Studio album by Menudo
- Released: 1983
- Genre: Latin pop
- Length: 32:07
- Label: RCA Victor

Menudo chronology
| Feliz Navidad (1983) | A Todo Rock (1983) | Reaching Out (1984) |

= A Todo Rock =

A Todo Rock (All Rock) is the thirteenth studio album by the Puerto Rican boy band Menudo. It marked their first release following the signing of the quintet by RCA at the end of 1983. The album features Ricky Meléndez, Johnny Lozada, Charlie Massó, and new members Ray Reyes, who replaced Xavier Serbiá after Serbiá reached the age limit, and Roy Rosselló, who replaced Miguel Cancel after Cancel decided to quit the group. This was the first time that a member decided to leave before his time was due.

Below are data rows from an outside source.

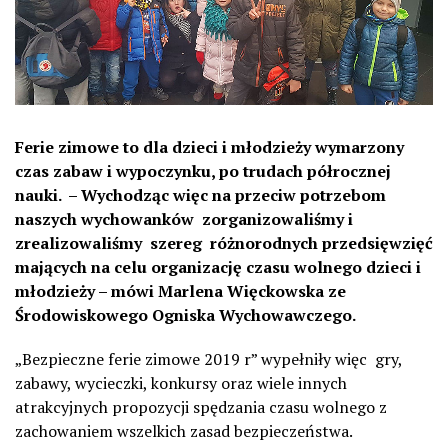
Ferie zimowe to dla dzieci i młodzieży wymarzony
czas zabaw i wypoczynku, po trudach półrocznej
nauki.
–
Wychodząc więc na przeciw potrzebom
naszych wychowanków
zorganizowaliśmy i
zrealizowaliśmy
szereg
różnorodnych przedsięwzięć
mających na celu organizację czasu wolnego dzieci i
młodzieży – mówi Marlena Więckowska ze
Środowiskowego Ogniska Wychowawczego.
„Bezpieczne ferie zimowe 2019 r” wypełniły więc
gry,
zabawy, wycieczki, konkursy oraz wiele innych
atrakcyjnych propozycji spędzania czasu wolnego z
zachowaniem wszelkich zasad bezpieczeństwa.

RCA launched an extensive promotional campaign that included ads in various media outlets, TV appearances, and live performances, which helped several singles chart and made this album one of the most successful in Menudo's career, with over 1 million copies sold worldwide.

==Background==
The album features Ricky Meléndez, Johnny Lozada, Charlie Massó, and new members Ray Reyes, who replaced Xavier Serbiá upon his reaching the age limit, and Roy Rosselló, who replaced Miguel Cancel after Cancel chose to leave the group. This was the first time a member chose to leave before completing his time with the group. By that time, Menudo had already sold 750,000 copies in the United States and 3 million worldwide. In their home country, the group already had four gold and two platinum records for their albums and singles released in Puerto Rico.

In a 1998 interview, Cancel revealed his dissatisfaction with no longer being able to sing his songs after a sudden change in his voice, leading him to leave ahead of schedule and being replaced by Rosselló (who did not sing on the first three albums).

This was the last album that Johnny Lozada recorded as a group member. Robby Rosa (also known as Draco Rosa) sang on the album but was not credited for his contribution; he would later become an official member of the group.

==Promotion==
RCA planned an intense promotional campaign for the album, including a 13-city national tour from November 5 to November 20. The group would perform in major markets, including Miami, Houston, Los Angeles, San Francisco, Chicago, and Hartford, Connecticut. The promotional strategy also involved posters, counter displays, and a massive national ad campaign aimed at both English and Spanish-speaking consumers.

Additionally, Menudo appeared on various U.S. television platforms. They made a special appearance on NBC's Silver Spoons in November and were featured by ABC's 20/20 during the Christmas season. Their television presence was further expanded with weekly appearances on ABC's Saturday morning programming aimed at young audiences, enhancing visibility with younger and family viewersIt is estimated that Menudo's appearances reached 70 million viewers in the United States.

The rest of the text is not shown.